» Data extract
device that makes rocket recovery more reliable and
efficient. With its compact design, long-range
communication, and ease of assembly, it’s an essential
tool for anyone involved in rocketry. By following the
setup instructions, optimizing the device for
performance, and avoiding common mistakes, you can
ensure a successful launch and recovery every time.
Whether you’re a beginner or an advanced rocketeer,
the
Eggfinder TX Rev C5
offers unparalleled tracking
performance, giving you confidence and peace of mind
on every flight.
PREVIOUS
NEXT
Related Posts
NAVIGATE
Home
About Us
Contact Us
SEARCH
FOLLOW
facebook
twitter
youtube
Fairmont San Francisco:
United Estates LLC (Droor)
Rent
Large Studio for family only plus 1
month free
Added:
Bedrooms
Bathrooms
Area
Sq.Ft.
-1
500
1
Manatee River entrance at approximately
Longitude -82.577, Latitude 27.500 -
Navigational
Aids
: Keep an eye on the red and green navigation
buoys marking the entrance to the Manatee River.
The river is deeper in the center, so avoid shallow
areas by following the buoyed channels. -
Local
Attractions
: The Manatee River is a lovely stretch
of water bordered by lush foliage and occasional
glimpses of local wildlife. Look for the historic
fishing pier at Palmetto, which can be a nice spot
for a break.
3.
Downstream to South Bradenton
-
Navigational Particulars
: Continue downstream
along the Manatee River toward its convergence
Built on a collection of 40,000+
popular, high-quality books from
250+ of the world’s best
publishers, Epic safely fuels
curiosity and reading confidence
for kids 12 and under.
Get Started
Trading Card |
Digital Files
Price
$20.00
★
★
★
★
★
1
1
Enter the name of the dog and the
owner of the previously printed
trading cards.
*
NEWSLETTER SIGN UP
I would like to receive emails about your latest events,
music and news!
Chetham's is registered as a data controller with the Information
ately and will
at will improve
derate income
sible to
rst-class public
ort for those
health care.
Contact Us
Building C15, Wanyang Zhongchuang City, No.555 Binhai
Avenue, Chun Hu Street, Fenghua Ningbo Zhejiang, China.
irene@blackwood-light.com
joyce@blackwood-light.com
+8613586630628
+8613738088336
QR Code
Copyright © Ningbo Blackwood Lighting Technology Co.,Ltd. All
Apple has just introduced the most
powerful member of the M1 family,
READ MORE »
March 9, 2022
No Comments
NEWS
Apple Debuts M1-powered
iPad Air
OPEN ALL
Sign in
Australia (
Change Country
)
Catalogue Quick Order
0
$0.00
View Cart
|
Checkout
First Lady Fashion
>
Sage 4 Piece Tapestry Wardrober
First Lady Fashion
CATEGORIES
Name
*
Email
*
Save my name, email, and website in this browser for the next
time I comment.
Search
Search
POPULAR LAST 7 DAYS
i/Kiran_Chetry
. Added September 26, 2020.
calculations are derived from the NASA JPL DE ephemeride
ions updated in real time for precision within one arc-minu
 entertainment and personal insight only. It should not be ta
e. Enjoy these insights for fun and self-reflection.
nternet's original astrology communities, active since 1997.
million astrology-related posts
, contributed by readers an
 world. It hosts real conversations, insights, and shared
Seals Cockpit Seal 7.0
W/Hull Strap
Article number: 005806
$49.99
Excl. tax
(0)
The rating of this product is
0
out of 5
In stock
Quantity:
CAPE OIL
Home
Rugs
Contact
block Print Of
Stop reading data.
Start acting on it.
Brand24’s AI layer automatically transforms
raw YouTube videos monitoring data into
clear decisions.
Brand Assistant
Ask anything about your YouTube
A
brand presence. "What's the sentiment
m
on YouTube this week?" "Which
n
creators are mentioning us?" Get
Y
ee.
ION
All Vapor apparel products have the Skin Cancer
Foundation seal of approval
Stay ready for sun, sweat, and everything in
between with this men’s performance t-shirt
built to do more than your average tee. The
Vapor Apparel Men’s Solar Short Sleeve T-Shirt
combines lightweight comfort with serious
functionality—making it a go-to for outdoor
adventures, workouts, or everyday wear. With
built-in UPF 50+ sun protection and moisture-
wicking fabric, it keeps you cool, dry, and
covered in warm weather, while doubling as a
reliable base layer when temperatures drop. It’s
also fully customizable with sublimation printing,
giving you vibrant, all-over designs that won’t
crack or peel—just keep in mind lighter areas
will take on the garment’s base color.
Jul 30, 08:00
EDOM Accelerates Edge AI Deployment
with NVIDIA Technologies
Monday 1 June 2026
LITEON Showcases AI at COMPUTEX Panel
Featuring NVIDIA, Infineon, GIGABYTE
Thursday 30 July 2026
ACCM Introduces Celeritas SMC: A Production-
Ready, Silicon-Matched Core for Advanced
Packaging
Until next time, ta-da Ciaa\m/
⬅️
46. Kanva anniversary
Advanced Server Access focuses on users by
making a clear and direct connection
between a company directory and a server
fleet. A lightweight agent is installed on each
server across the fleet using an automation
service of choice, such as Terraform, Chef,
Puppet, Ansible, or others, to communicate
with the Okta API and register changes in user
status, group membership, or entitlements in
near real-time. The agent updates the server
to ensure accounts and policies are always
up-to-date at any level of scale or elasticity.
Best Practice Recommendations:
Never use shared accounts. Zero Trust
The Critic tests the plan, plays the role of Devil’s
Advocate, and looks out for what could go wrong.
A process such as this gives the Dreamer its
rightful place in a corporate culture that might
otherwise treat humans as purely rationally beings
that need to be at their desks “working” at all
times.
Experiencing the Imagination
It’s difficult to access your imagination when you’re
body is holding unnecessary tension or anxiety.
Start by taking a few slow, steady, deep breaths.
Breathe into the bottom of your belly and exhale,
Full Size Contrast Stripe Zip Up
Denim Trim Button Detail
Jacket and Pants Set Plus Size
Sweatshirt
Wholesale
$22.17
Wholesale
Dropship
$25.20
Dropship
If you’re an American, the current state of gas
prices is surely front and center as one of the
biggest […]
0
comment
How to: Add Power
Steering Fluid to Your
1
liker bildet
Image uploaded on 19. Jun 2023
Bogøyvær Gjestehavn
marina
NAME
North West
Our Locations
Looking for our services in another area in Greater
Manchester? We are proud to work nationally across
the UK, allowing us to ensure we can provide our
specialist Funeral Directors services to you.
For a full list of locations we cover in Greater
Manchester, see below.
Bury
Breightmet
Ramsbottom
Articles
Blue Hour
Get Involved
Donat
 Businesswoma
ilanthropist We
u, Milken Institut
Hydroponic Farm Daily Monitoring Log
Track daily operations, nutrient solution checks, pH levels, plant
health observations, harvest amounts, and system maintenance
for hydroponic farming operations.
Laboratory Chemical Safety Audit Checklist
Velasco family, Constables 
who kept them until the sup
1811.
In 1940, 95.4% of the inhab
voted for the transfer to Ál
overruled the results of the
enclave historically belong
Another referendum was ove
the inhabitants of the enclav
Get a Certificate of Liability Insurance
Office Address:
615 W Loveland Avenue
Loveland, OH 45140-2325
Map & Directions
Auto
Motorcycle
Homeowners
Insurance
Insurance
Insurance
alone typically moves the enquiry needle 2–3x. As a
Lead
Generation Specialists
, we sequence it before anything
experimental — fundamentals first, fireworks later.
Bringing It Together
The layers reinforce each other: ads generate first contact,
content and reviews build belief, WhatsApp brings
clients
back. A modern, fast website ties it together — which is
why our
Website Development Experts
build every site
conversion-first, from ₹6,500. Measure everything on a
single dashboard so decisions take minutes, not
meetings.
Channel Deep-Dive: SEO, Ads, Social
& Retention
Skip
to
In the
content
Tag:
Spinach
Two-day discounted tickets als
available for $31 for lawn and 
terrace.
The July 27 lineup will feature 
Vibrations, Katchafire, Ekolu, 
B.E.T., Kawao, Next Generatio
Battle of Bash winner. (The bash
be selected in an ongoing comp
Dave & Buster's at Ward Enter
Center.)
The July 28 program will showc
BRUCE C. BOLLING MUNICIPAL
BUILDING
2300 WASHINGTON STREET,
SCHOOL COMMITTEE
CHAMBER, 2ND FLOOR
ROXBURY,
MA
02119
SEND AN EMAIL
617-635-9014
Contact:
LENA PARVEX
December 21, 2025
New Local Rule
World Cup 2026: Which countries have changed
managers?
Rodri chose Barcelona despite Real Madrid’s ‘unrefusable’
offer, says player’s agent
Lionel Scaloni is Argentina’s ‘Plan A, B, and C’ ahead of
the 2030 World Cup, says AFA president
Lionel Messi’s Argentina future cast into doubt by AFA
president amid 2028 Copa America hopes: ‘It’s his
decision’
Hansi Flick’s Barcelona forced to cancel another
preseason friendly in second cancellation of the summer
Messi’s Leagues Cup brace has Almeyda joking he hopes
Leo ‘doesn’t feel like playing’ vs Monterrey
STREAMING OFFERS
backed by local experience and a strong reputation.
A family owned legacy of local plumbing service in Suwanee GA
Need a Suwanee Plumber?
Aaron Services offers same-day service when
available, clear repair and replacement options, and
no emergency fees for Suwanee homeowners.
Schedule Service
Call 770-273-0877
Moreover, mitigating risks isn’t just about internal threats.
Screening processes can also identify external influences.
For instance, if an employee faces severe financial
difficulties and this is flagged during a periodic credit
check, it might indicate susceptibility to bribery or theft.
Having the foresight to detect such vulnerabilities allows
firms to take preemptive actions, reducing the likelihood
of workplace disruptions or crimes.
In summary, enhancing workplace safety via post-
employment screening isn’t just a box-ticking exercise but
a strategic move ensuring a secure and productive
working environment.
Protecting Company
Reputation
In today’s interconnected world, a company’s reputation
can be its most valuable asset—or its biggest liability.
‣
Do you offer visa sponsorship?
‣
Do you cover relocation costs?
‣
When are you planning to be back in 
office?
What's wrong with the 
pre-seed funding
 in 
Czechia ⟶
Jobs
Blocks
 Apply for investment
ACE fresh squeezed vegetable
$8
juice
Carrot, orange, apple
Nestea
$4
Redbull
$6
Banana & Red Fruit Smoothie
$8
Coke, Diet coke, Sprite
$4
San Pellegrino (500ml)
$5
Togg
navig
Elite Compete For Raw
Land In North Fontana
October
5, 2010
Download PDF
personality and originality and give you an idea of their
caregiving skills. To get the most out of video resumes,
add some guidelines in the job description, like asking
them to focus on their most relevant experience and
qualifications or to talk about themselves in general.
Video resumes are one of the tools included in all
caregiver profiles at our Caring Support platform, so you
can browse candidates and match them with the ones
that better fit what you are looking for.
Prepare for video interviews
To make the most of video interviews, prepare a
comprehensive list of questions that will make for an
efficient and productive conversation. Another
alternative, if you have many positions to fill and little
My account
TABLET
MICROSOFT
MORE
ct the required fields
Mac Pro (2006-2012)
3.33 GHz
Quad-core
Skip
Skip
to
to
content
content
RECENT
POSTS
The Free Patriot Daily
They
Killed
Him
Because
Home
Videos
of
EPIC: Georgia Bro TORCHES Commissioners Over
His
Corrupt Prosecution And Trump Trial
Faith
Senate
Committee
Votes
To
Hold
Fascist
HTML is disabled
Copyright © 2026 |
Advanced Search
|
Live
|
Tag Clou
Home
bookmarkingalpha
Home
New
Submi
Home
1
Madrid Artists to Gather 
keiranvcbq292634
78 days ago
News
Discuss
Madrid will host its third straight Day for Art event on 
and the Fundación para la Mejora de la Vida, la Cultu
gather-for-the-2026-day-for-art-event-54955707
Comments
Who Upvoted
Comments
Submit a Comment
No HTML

» Requirement
One inclusive range is required: first line of the data through the line containing "performance, and avoiding". Set it down exactly and output nothing else.

» Solution for this problem
device that makes rocket recovery more reliable and
efficient. With its compact design, long-range
communication, and ease of assembly, it’s an essential
tool for anyone involved in rocketry. By following the
setup instructions, optimizing the device for
performance, and avoiding common mistakes, you can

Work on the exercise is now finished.